A second wave of increased personal bankruptcy filings this year is underway and is expected to push U.S. credit card chargeoffs higher through year end, according to Fitch Ratings. This latest surge comes as consumers rush to file ahead of implementation of the Bankruptcy Abuse Prevention and Consumer Protection Act of 2005, which was signed into law in March. In light of the recent results, Fitch now expects full year filings to outpace 2004 totals by more than 6% and for credit card chargeoffs to increase measurably in the coming months and into 2006. In addition, any fallout from Hurricane Katrina — such as a postponement of the implementation date of the reform measures — could potentially exacerbate filings and would worsen the effect on chargeoffs.
‘Filings have picked up considerably in the past six weeks as it appears many overburdened consumers who may have been on the fence are now rushing to file ahead of the October deadline,’ said Michael Dean, Managing Director, Fitch Ratings. ‘This will lead to higher chargeoffs in the coming months as credit card issuers recognize those receivables as defaulted, or uncollectible within 90 days of notification.’
Through February, personal bankruptcy filings were running 9.6% below 2004’s pace. Since that time, filings increased 12% year-over-year and are now 7% ahead of 2004’s year-to-date pace through the first week in September.
Year to date, chargeoff results have been stable as improving delinquency measures have helped offset the impact of increased bankruptcy filings. That said, these improving trends have stabilized recently and Fitch expects seasonal factors will push delinquencies higher in the coming months. This, coupled with the late summer surge in bankruptcy filings, will result in chargeoffs trending higher throughout fourth quarter and into 2006. ‘While chargeoffs are expected to increase over the near term, the outlook for credit card ABS ratings remains stable given overall macroeconomic conditions and the positive performance metrics of other variables, including excess spread and monthly payment rates,’ added Dean.
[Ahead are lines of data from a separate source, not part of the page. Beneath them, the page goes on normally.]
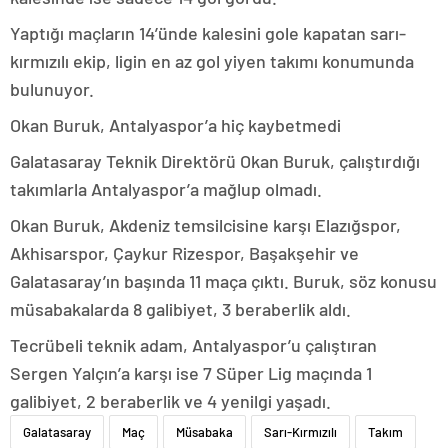
Yaptığı maçların 14’ünde kalesini gole kapatan sarı-
kırmızılı ekip, ligin en az gol yiyen takımı konumunda
bulunuyor.
Okan Buruk, Antalyaspor’a hiç kaybetmedi
Galatasaray Teknik Direktörü Okan Buruk, çalıştırdığı
takımlarla Antalyaspor’a mağlup olmadı.
Okan Buruk, Akdeniz temsilcisine karşı Elazığspor,
Akhisarspor, Çaykur Rizespor, Başakşehir ve
Galatasaray’ın başında 11 maça çıktı. Buruk, söz konusu
müsabakalarda 8 galibiyet, 3 beraberlik aldı.
Tecrübeli teknik adam, Antalyaspor’u çalıştıran
Sergen Yalçın’a karşı ise 7 Süper Lig maçında 1
galibiyet, 2 beraberlik ve 4 yenilgi yaşadı.
Galatasaray
Maç
Müsabaka
Sarı-Kırmızılı
Takım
Impact of Hurricane Katrina on Bankruptcy Filings:
In addition, the devastating personal and economic loss caused by Hurricane Katrina in Mississippi and Louisiana will take its toll on consumers forcing many individuals in these affected regions to file for bankruptcy irrespective of more stringent laws. It is also possible that Congress could amend the new bankruptcy law granting individuals either a temporary exemption from the effective date or postpone the date of implementation. On Sept. 1, the ranking Democrat on the House of Representatives’ Judiciary Committee, Michigan Rep. John Conyers, pledged to introduce legislation to provide flexibility for victims of natural disasters in bankruptcy proceedings.
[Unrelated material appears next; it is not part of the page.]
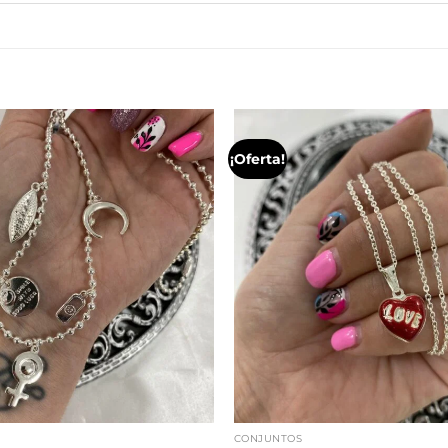
¡Oferta!
CONJUNTOS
While economic fundamentals remain sound, chargeoff levels are likely to remain at elevated, particularly for subprime consumers. Due to low interest rates and more affordable/accessible credit options, such as adjustable-rate mortgages (ARMs) and other newer loan/mortgage products, both revolving and non-revolving debt to consumers has escalated leaving borrowers, particularly subprime, vulnerable to higher monthly payments as interest rates rise. Moreover, the impact of rising interest rates and higher energy prices, together with the possibility of slower home price appreciation and real wage growth may begin to erode consumer purchasing power. The combined effects of these will be to push up consumer debt burdens leaving individuals already feeling squeezed with few options other than to declare bankruptcy.
Fitch will monitor on-going issues related to the implementation of bankruptcy reform, the impact on filings and on performance in the ABS sector.